■ **Required work**: Please reproduce the records, omitting nothing and changing nothing.

Saved entries
───

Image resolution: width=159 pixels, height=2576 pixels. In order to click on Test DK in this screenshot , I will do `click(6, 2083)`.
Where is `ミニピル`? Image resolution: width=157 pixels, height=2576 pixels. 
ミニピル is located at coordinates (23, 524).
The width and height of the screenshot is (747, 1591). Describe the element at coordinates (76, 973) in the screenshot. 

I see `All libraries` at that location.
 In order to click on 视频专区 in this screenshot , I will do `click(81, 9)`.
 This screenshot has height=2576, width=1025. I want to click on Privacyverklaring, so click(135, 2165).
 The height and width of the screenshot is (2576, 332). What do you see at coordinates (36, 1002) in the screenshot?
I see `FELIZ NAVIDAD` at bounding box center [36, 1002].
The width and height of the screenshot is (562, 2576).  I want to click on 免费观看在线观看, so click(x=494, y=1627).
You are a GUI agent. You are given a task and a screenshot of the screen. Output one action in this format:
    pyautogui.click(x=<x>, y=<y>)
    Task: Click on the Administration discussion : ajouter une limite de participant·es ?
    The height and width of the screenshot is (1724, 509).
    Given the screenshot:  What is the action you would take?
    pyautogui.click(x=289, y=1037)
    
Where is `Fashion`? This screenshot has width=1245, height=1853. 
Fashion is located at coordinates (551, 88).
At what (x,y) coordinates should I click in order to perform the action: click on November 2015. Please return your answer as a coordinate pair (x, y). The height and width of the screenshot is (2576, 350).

───

■ **Solution for this exercise**:
Image resolution: width=159 pixels, height=2576 pixels. In order to click on Test DK in this screenshot , I will do `click(6, 2083)`.
Where is `ミニピル`? Image resolution: width=157 pixels, height=2576 pixels. 
ミニピル is located at coordinates (23, 524).
The width and height of the screenshot is (747, 1591). Describe the element at coordinates (76, 973) in the screenshot. 

I see `All libraries` at that location.
 In order to click on 视频专区 in this screenshot , I will do `click(81, 9)`.
 This screenshot has height=2576, width=1025. I want to click on Privacyverklaring, so click(135, 2165).
 The height and width of the screenshot is (2576, 332). What do you see at coordinates (36, 1002) in the screenshot?
I see `FELIZ NAVIDAD` at bounding box center [36, 1002].
The width and height of the screenshot is (562, 2576).  I want to click on 免费观看在线观看, so click(x=494, y=1627).
You are a GUI agent. You are given a task and a screenshot of the screen. Output one action in this format:
    pyautogui.click(x=<x>, y=<y>)
    Task: Click on the Administration discussion : ajouter une limite de participant·es ?
    The height and width of the screenshot is (1724, 509).
    Given the screenshot:  What is the action you would take?
    pyautogui.click(x=289, y=1037)
    
Where is `Fashion`? This screenshot has width=1245, height=1853. 
Fashion is located at coordinates (551, 88).
At what (x,y) coordinates should I click in order to perform the action: click on November 2015. Please return your answer as a coordinate pair (x, y). The height and width of the screenshot is (2576, 350).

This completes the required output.